We had an overnight stay in Lydenburg to add hours to our day driving up to Letaba.
As we entered at Orpen gate, a great welcome awaited me – an (
Eurasian Hobby-wrong) Amur Falcon. I now know that it’s message for me was that I might not see that many lions, but I will add a lot of ticks to my bird book.
Service at Orpen was good and quick and we were soon on our way. Isn’t it a sure thing that when you enter the park, the first 20km’s or so, you drive at a snails’ pace, scanning every tree and every shrub. -O -O
I will mention here we saw a Rhino and at no specific location.
We were greeted by a confused bird – instead of ‘hello’ – is says go-away.
These chickens were plentiful in the park, and they were full of fun and games. They would run quarter way into the road and as soon as you slow down, they move to the middle. While you think they are actually on the move, they suddenly come to a standstill and you have to brake with a jerk. We got their trick soon enough and out-chickened them.
Crested Francolin
I had a field day with the rollers – and stopped at about every one – my explanation being that I needed a good pic. European Roller
Staying with the European birds – European Bee-eater.

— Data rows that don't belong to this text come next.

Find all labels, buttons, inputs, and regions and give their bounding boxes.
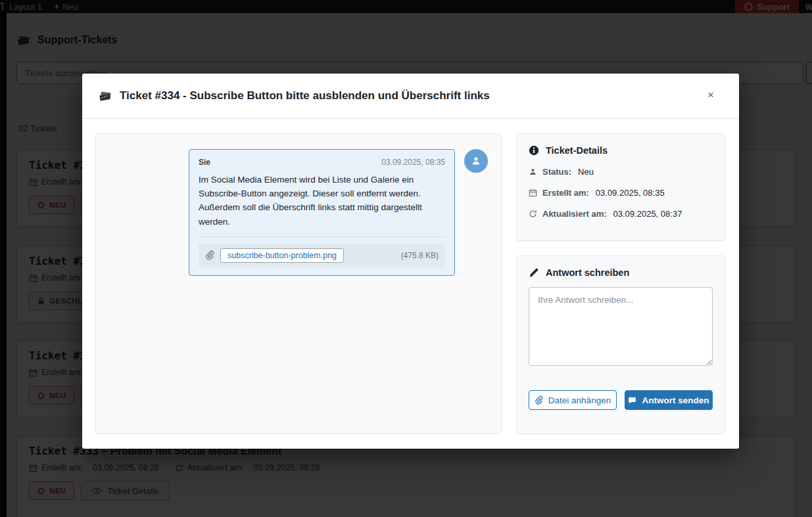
details-heading-row: Ticket-Details	[529, 145, 713, 156]
message-author: Sie	[199, 158, 210, 167]
status-label: Status:	[542, 167, 571, 177]
detail-row-created: Erstellt am: 03.09.2025, 08:35	[529, 188, 713, 198]
reply-panel: Antwort schreiben Datei anhängen A	[516, 256, 725, 434]
attach-file-button[interactable]: Datei anhängen	[529, 390, 617, 410]
reply-heading-row: Antwort schreiben	[529, 267, 713, 278]
reply-heading: Antwort schreiben	[546, 267, 629, 278]
modal-title: Ticket #334 - Subscribe Button bitte aus…	[120, 89, 490, 102]
message-body: Im Social Media Element wird bei Liste u…	[199, 173, 445, 229]
calendar-icon	[529, 189, 537, 197]
message-header: Sie 03.09.2025, 08:35	[199, 158, 445, 167]
modal-side-column: Ticket-Details Status: Neu Erstellt am: …	[516, 133, 725, 434]
details-heading: Ticket-Details	[546, 145, 608, 156]
paperclip-icon	[535, 395, 543, 405]
detail-row-status: Status: Neu	[529, 167, 713, 177]
screen: Layout 1 + Neu Support W Support-Tickets	[0, 0, 812, 517]
pencil-icon	[529, 267, 539, 278]
send-reply-label: Antwort senden	[642, 395, 709, 405]
updated-label: Aktualisiert am:	[542, 209, 607, 219]
attach-file-label: Datei anhängen	[548, 395, 611, 405]
updated-value: 03.09.2025, 08:37	[613, 209, 682, 219]
reply-textarea[interactable]	[529, 287, 713, 366]
ticket-modal: Ticket #334 - Subscribe Button bitte aus…	[82, 74, 739, 449]
info-icon	[529, 145, 539, 156]
speech-bubble-icon	[628, 396, 636, 405]
conversation-panel: Sie 03.09.2025, 08:35 Im Social Media El…	[95, 133, 502, 434]
message-row: Sie 03.09.2025, 08:35 Im Social Media El…	[189, 149, 488, 276]
refresh-icon	[529, 210, 537, 218]
avatar	[464, 149, 488, 173]
attachment-file-chip[interactable]: subscribe-button-problem.png	[220, 248, 344, 263]
paperclip-icon	[205, 250, 214, 260]
message-card: Sie 03.09.2025, 08:35 Im Social Media El…	[189, 149, 455, 276]
created-label: Erstellt am:	[542, 188, 589, 198]
attachment-strip: subscribe-button-problem.png (475.8 KB)	[199, 244, 445, 267]
close-icon[interactable]: ×	[707, 89, 714, 101]
message-timestamp: 03.09.2025, 08:35	[381, 158, 445, 167]
created-value: 03.09.2025, 08:35	[596, 188, 665, 198]
reply-buttons: Datei anhängen Antwort senden	[529, 390, 713, 410]
tickets-icon	[98, 89, 112, 103]
ticket-details-panel: Ticket-Details Status: Neu Erstellt am: …	[516, 133, 725, 241]
person-icon	[529, 168, 537, 176]
attachment-size: (475.8 KB)	[401, 251, 439, 260]
attachment-section: subscribe-button-problem.png (475.8 KB)	[199, 236, 445, 267]
send-reply-button[interactable]: Antwort senden	[625, 390, 713, 410]
status-value: Neu	[578, 167, 594, 177]
detail-row-updated: Aktualisiert am: 03.09.2025, 08:37	[529, 209, 713, 219]
person-icon	[471, 156, 481, 166]
modal-title-row: Ticket #334 - Subscribe Button bitte aus…	[98, 89, 490, 103]
modal-header: Ticket #334 - Subscribe Button bitte aus…	[82, 74, 739, 119]
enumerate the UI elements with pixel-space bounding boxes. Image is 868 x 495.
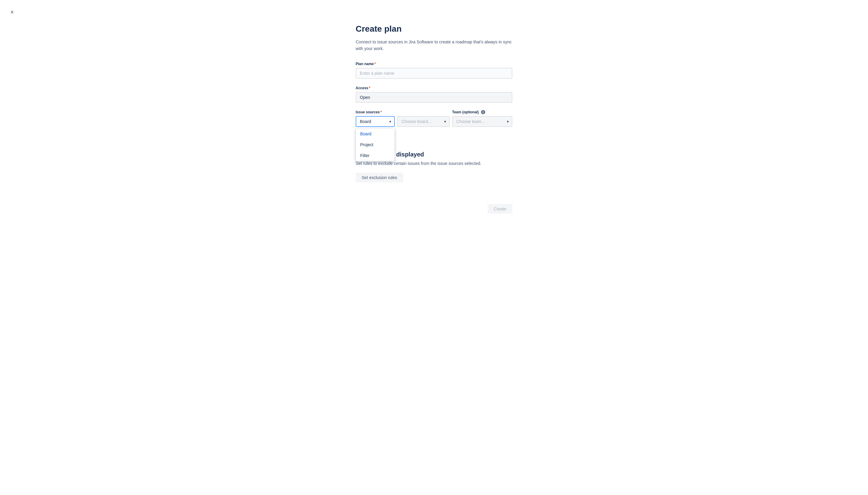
board-select[interactable]: Choose board...	[397, 116, 450, 127]
set-exclusion-rules-button[interactable]: Set exclusion rules	[355, 173, 403, 182]
board-select-wrapper: Choose board... ▼	[397, 116, 450, 127]
footer-row: Create	[355, 204, 513, 214]
dropdown-item-board[interactable]: Board	[356, 129, 395, 139]
dropdown-item-project[interactable]: Project	[356, 139, 395, 150]
source-type-wrapper: Board Project Filter ▼ Board Project Fil…	[355, 116, 395, 127]
team-label-wrapper: Team (optional) i	[452, 110, 513, 115]
plan-name-input[interactable]	[355, 68, 513, 79]
source-type-dropdown: Board Project Filter	[355, 128, 395, 161]
required-star: *	[374, 62, 376, 66]
issue-sources-header: Issue sources* Team (optional) i	[355, 110, 513, 115]
plan-name-label: Plan name*	[355, 62, 513, 66]
issue-sources-label: Issue sources*	[355, 110, 395, 114]
page-description: Connect to issue sources in Jira Softwar…	[355, 39, 513, 52]
access-select-wrapper: Open Private Invite only	[355, 92, 513, 103]
dropdown-item-filter[interactable]: Filter	[356, 150, 395, 161]
team-select-wrapper: Choose team... ▼	[452, 116, 513, 127]
issue-sources-group: Issue sources* Team (optional) i Board P…	[355, 110, 513, 127]
page-title: Create plan	[355, 24, 513, 34]
required-star-access: *	[369, 86, 370, 90]
exclusion-description: Set rules to exclude certain issues from…	[355, 160, 513, 167]
access-label: Access*	[355, 86, 513, 90]
access-group: Access* Open Private Invite only	[355, 86, 513, 103]
team-info-icon[interactable]: i	[481, 110, 485, 114]
source-type-select[interactable]: Board Project Filter	[355, 116, 395, 127]
source-type-select-wrapper: Board Project Filter ▼	[355, 116, 395, 127]
team-label: Team (optional) i	[452, 110, 513, 115]
access-select[interactable]: Open Private Invite only	[355, 92, 513, 103]
board-label-spacer	[397, 110, 450, 115]
close-button[interactable]: ×	[7, 7, 17, 17]
issue-sources-row: Board Project Filter ▼ Board Project Fil…	[355, 116, 513, 127]
plan-name-group: Plan name*	[355, 62, 513, 79]
team-select[interactable]: Choose team...	[452, 116, 513, 127]
required-star-sources: *	[380, 110, 382, 114]
create-button[interactable]: Create	[488, 204, 513, 214]
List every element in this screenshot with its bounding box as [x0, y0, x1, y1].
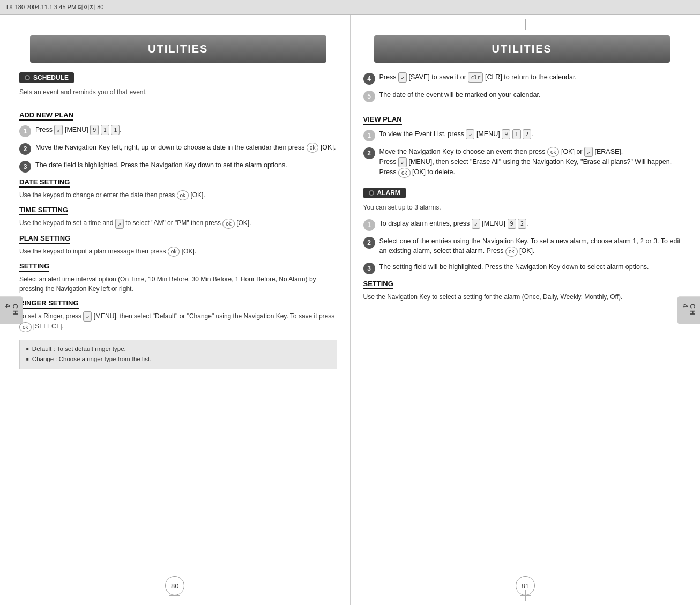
step-number-1: 1 [19, 125, 31, 137]
step-3-text: The date field is highlighted. Press the… [35, 160, 287, 170]
step-2-text: Move the Navigation Key left, right, up … [35, 143, 336, 153]
alarm-step-1: 1 To display alarm entries, press ↙ [MEN… [363, 219, 681, 231]
crosshair-top-right [520, 19, 531, 30]
schedule-subtitle: Sets an event and reminds you of that ev… [19, 88, 337, 96]
view-plan-title: VIEW PLAN [363, 115, 402, 125]
crosshair-bottom-left [169, 590, 180, 601]
step-1-text: Press ↙ [MENU] 9 1 1. [35, 125, 122, 135]
step-4-text: Press ↙ [SAVE] to save it or clr [CLR] t… [379, 72, 577, 83]
plan-setting-title: PLAN SETTING [19, 234, 70, 244]
add-new-plan-title: ADD NEW PLAN [19, 111, 73, 121]
step-number-2: 2 [19, 143, 31, 155]
time-setting-title: TIME SETTING [19, 206, 68, 215]
info-item-2: Change : Choose a ringer type from the l… [26, 354, 330, 365]
alarm-step-3: 3 The setting field will be highlighted.… [363, 262, 681, 274]
alarm-step-number-1: 1 [363, 219, 375, 231]
time-setting: TIME SETTING Use the keypad to set a tim… [19, 206, 337, 228]
alarm-step-1-text: To display alarm entries, press ↙ [MENU]… [379, 219, 528, 229]
step-2: 2 Move the Navigation Key left, right, u… [19, 143, 337, 155]
ringer-setting-text: To set a Ringer, press ↙ [MENU], then se… [19, 311, 337, 332]
step-number-5: 5 [363, 91, 375, 102]
setting-text: Select an alert time interval option (On… [19, 274, 337, 294]
alarm-subtitle: You can set up to 3 alarms. [363, 204, 681, 211]
alarm-setting: SETTING Use the Navigation Key to select… [363, 280, 681, 302]
alarm-step-3-text: The setting field will be highlighted. P… [379, 262, 649, 272]
ch-tab-left: CH4 [0, 296, 23, 324]
step-5: 5 The date of the event will be marked o… [363, 90, 681, 102]
ringer-setting-title: RINGER SETTING [19, 299, 79, 309]
time-setting-text: Use the keypad to set a time and ↗ to se… [19, 218, 337, 228]
alarm-step-number-2: 2 [363, 237, 375, 249]
date-setting: DATE SETTING Use the keypad to change or… [19, 178, 337, 200]
alarm-step-number-3: 3 [363, 263, 375, 274]
step-number-4: 4 [363, 73, 375, 85]
view-step-1-text: To view the Event List, press ↙ [MENU] 9… [379, 129, 533, 139]
setting-title: SETTING [19, 262, 49, 272]
alarm-setting-title: SETTING [363, 280, 393, 289]
alarm-setting-text: Use the Navigation Key to select a setti… [363, 292, 681, 302]
date-setting-title: DATE SETTING [19, 178, 70, 188]
info-item-1: Default : To set default ringer type. [26, 344, 330, 355]
crosshair-bottom-right [520, 590, 531, 601]
step-5-text: The date of the event will be marked on … [379, 90, 541, 100]
ringer-setting: RINGER SETTING To set a Ringer, press ↙ … [19, 299, 337, 369]
plan-setting: PLAN SETTING Use the keypad to input a p… [19, 234, 337, 257]
ch-tab-right: CH4 [677, 296, 700, 324]
alarm-badge: ALARM [363, 188, 406, 198]
alarm-step-2-text: Select one of the entries using the Navi… [379, 236, 681, 257]
left-banner: UTILITIES [30, 35, 326, 63]
view-step-number-1: 1 [363, 130, 375, 141]
crosshair-top-left [169, 19, 180, 30]
right-banner: UTILITIES [374, 35, 671, 63]
top-bar: TX-180 2004.11.1 3:45 PM 페이지 80 [0, 0, 700, 15]
step-3: 3 The date field is highlighted. Press t… [19, 160, 337, 173]
ringer-info-box: Default : To set default ringer type. Ch… [19, 340, 337, 369]
date-setting-text: Use the keypad to change or enter the da… [19, 190, 337, 200]
view-step-2-text: Move the Navigation Key to choose an eve… [379, 147, 681, 178]
schedule-badge: SCHEDULE [19, 72, 74, 83]
view-step-2: 2 Move the Navigation Key to choose an e… [363, 147, 681, 178]
step-4: 4 Press ↙ [SAVE] to save it or clr [CLR]… [363, 72, 681, 85]
alarm-step-2: 2 Select one of the entries using the Na… [363, 236, 681, 257]
step-1: 1 Press ↙ [MENU] 9 1 1. [19, 125, 337, 137]
view-step-1: 1 To view the Event List, press ↙ [MENU]… [363, 129, 681, 141]
setting-block: SETTING Select an alert time interval op… [19, 262, 337, 294]
top-bar-label: TX-180 2004.11.1 3:45 PM 페이지 80 [5, 3, 103, 11]
plan-setting-text: Use the keypad to input a plan message t… [19, 247, 337, 257]
step-number-3: 3 [19, 161, 31, 173]
view-step-number-2: 2 [363, 147, 375, 159]
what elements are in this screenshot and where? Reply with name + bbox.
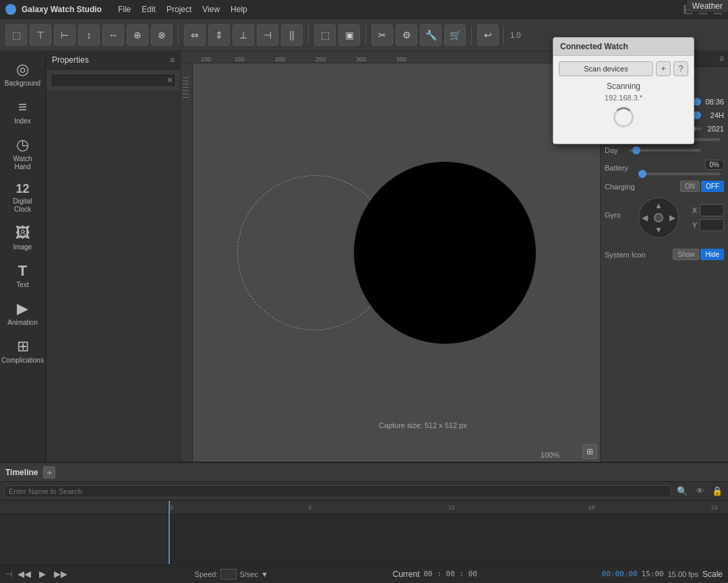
gyro-down-arrow[interactable]: ▼ [655,225,663,235]
time-range-section: 00:00:00 15:00 15.00 fps Scale [602,570,723,579]
system-icon-hide-button[interactable]: Hide [700,249,724,260]
toolbar-separator-3 [365,26,366,44]
properties-close-icon[interactable]: ✕ [166,75,173,85]
run-panel-content: 08:36 24H 2021 [601,94,728,462]
sidebar-item-image[interactable]: 🖼 Image [3,220,43,255]
dialog-toolbar: Scan devices + ? [559,61,688,76]
timeline-play-button[interactable]: ▶ [36,569,49,579]
timeline-playhead[interactable] [169,501,170,564]
gyro-up-arrow[interactable]: ▲ [655,201,663,210]
toolbar-btn-5[interactable]: ↔ [102,24,124,46]
zoom-fit-button[interactable]: ⊞ [582,444,597,459]
dialog-help-button[interactable]: ? [673,61,688,76]
properties-search-container: ✕ [51,73,176,87]
canvas-container[interactable]: Capture size: 512 x 512 px [193,63,600,441]
run-menu-icon[interactable]: ≡ [719,54,724,63]
weather-label: Weather [686,0,728,13]
gyro-section: ▲ ▼ ◀ ▶ X 0 Y 0 [629,197,724,238]
battery-slider[interactable] [638,173,720,175]
toolbar-btn-6[interactable]: ⊕ [127,24,148,46]
sidebar-item-background[interactable]: ◎ Background [3,57,43,92]
timeline-bottom-icon-1[interactable]: ⊣ [5,570,12,579]
menu-edit[interactable]: Edit [142,5,156,14]
toolbar-btn-8[interactable]: ⇔ [184,24,206,46]
timeline-left-panel [0,501,169,564]
gyro-center[interactable] [654,213,663,222]
ruler-mark-150: 150 [235,56,245,63]
watch-hand-icon: ◷ [16,136,29,154]
sidebar-item-digital-clock[interactable]: 12 Digital Clock [3,178,43,218]
toolbar-btn-13[interactable]: ⬚ [314,24,336,46]
sidebar-item-animation[interactable]: ▶ Animation [3,296,43,331]
speed-dropdown-icon[interactable]: ▼ [261,570,268,578]
toolbar-btn-14[interactable]: ▣ [338,24,360,46]
toolbar-btn-10[interactable]: ⊥ [233,24,254,46]
dialog-body: Scan devices + ? Scanning 192.168.3.* [553,56,694,144]
timeline-prev-button[interactable]: ◀◀ [15,569,34,579]
sidebar-item-watch-hand[interactable]: ◷ Watch Hand [3,132,43,175]
charging-on-button[interactable]: ON [680,181,700,192]
ruler-mark-24: 24 [711,504,718,511]
timeline: Timeline + 🔍 👁 🔒 0 6 12 18 24 [0,462,728,583]
properties-menu-icon[interactable]: ≡ [170,55,175,65]
toolbar-separator-2 [308,26,309,44]
battery-value: 0% [705,160,724,170]
gyro-y-input[interactable]: 0 [700,219,724,231]
toolbar-btn-15[interactable]: ✂ [371,24,393,46]
format-value: 24H [705,111,724,119]
scan-devices-button[interactable]: Scan devices [559,61,653,76]
timeline-search-input[interactable] [4,485,671,497]
toolbar-btn-4[interactable]: ↕ [78,24,100,46]
gyro-left-arrow[interactable]: ◀ [642,213,648,222]
ruler-left-marks: | | | | | | | [182,77,189,98]
speed-input[interactable]: 1 [220,569,237,580]
dialog-add-button[interactable]: + [656,61,671,76]
zoom-indicator: 100% [541,451,559,459]
properties-search-input[interactable] [51,73,176,87]
day-slider[interactable] [629,149,701,152]
timeline-lock-icon[interactable]: 🔒 [710,485,724,498]
sidebar-item-watch-hand-label: Watch Hand [5,155,40,171]
sidebar-item-complications[interactable]: ⊞ Complications [3,334,43,369]
timeline-visibility-icon[interactable]: 👁 [693,485,706,498]
toolbar-btn-1[interactable]: ⬚ [5,24,27,46]
fps-display: 15.00 fps [668,570,698,578]
system-icon-show-button[interactable]: Show [673,249,699,260]
toolbar-btn-19[interactable]: ↩ [477,24,499,46]
toolbar-btn-3[interactable]: ⊢ [54,24,75,46]
gyro-x-input[interactable]: 0 [700,204,724,216]
toolbar-btn-9[interactable]: ⇕ [208,24,230,46]
charging-off-button[interactable]: OFF [701,181,724,192]
timeline-search-icon[interactable]: 🔍 [675,485,689,498]
menu-help[interactable]: Help [231,5,247,14]
toolbar-btn-17[interactable]: 🔧 [420,24,442,46]
battery-slider-handle[interactable] [638,170,646,178]
gyro-right-arrow[interactable]: ▶ [669,213,675,222]
menu-view[interactable]: View [202,5,220,14]
ruler-angle: 100 [201,56,211,63]
toolbar-btn-7[interactable]: ⊗ [151,24,173,46]
menu-file[interactable]: File [118,5,131,14]
app-title: Galaxy Watch Studio [22,5,102,14]
timeline-add-button[interactable]: + [43,466,55,479]
timeline-left-ruler [0,501,168,514]
timeline-next-button[interactable]: ▶▶ [51,569,70,579]
scanning-spinner [613,107,634,127]
sidebar-item-digital-clock-label: Digital Clock [5,197,40,214]
toolbar-btn-11[interactable]: ⊣ [257,24,278,46]
menu-project[interactable]: Project [166,5,191,14]
complications-icon: ⊞ [17,338,29,355]
sidebar-item-text[interactable]: T Text [3,258,43,293]
toolbar-btn-12[interactable]: || [281,24,303,46]
ruler-mark-0: 0 [170,504,173,511]
toolbar-btn-16[interactable]: ⚙ [396,24,417,46]
timeline-right-panel[interactable]: 0 6 12 18 24 [169,501,728,564]
system-icon-toggle: Show Hide [673,249,724,260]
toolbar-btn-2[interactable]: ⊤ [30,24,51,46]
ruler-angle-label: 350 [396,56,406,63]
day-slider-handle[interactable] [632,146,640,154]
gyro-pad[interactable]: ▲ ▼ ◀ ▶ [638,197,679,238]
toolbar-btn-18[interactable]: 🛒 [444,24,466,46]
sidebar-item-index[interactable]: ≡ Index [3,94,43,129]
titlebar: Galaxy Watch Studio File Edit Project Vi… [0,0,728,19]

Wattled starling is a first for me – and although it makes a lot of noise in a group, it is such a pretty bird
…. And the red socks started it’s work. Between the S39 and S12 we came across the first male lion. It was sleeping a few yards from the road under a tree.
He looked up, said his welcomes, wished us well and turned on his back to continue his nap.
Just up the road we found a second male.
He was not impressed with attention. He got up and moved right under the bush. Had we not seen him get up, he would have been hidden to all eyes.
Nsemani dam was quiet, and knowing we would return, we pushed on. We found these buffs at Satara.
A few k’s from Satara we saw this cheetah under a faraway tree. The Kruger is quite overgrown with faraway trees.
And of course there is always a vulture nearby to clean the table of feasts.
At Ngotso two lazy ladies were taking a nap and couldn’t be bothered with traffic jams and bino’s.
There was excitement brooding the car.
So far we have seen 4 of the Big 5 in one day…. Wow. Now what if…..sigh.
The Olifants river is sooooo beautiful. I could build my house right here and have this view daily if some people of power would allow it.
While waiting for service at Olifants, I noticed this tree.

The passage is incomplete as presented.